Originally Posted by
treetopsranch You haven't received too many responses to your question because hardly anyone encrypts their phones. They may set a password or pin or finger swipe to unlock the phone.
I thought I read somewhere that nowadays phones are encrypted by default, just not in the way we use to do it. Once you set the PIN or password, it more or less activates the encryption. I'd have to try finding the article again, but it was something to the effect of file level encryption. In either case, my V20 doesn't even have the option to encrypt the phone, only the SD card, and looking into that missing option is what lead me to find out about the change.
To address the OP's questions, you'll be fine. Once you enter your password, pin, or whatever to unlock the phone, you'll never notice the encryption is there. Performance isn't hurt, and files will transfer smoothly. If you tether to a computer with the screen off/locked, it won't be able to see your files until you unlock the phone again.
It will take a few more seconds to boot up the phone, but that is negligible.
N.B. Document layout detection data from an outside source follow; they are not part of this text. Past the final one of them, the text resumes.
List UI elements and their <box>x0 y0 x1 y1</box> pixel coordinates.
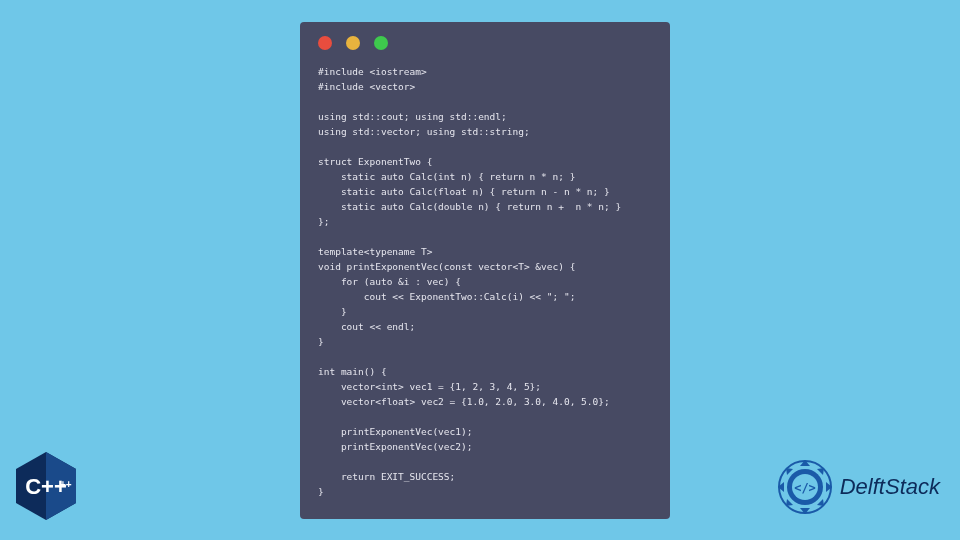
svg-text:++: ++ <box>60 479 72 490</box>
close-icon <box>318 36 332 50</box>
cpp-badge-icon: C++ ++ <box>14 450 78 522</box>
maximize-icon <box>374 36 388 50</box>
code-block: #include <iostream> #include <vector> us… <box>318 64 652 499</box>
traffic-lights <box>318 36 652 50</box>
svg-text:</>: </> <box>794 481 816 495</box>
code-window: #include <iostream> #include <vector> us… <box>300 22 670 519</box>
gear-icon: </> <box>776 458 834 516</box>
brand-name: DelftStack <box>840 474 940 500</box>
minimize-icon <box>346 36 360 50</box>
brand-logo: </> DelftStack <box>776 458 940 516</box>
If your phone has the option to be encrypted, then you should be given the option to decrypt it. At least my last phone did that after I encrypted it.
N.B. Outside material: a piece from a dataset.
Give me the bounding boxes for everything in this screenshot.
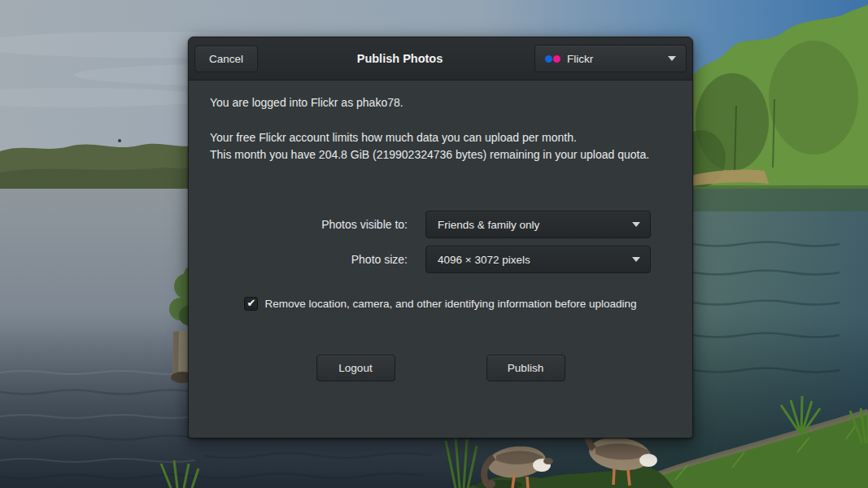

Just a bit of a side note: The recommended way to prepare a phone to trade in, sell, etc. is to first log out of all accounts, including Google. Then encrypt it if you have that option. Then factory reset. The reset doesn't remove the encryption per se. What it does is throw away the encryption key and writes over data as it resets the OS to stock. That way if any residual data remains on the device (entirely possible), it is still encrypted but not recoverable. Even if you could access it, your password wouldn't work on it because the key is also tied to other things that would've been changed as part of the reset as well.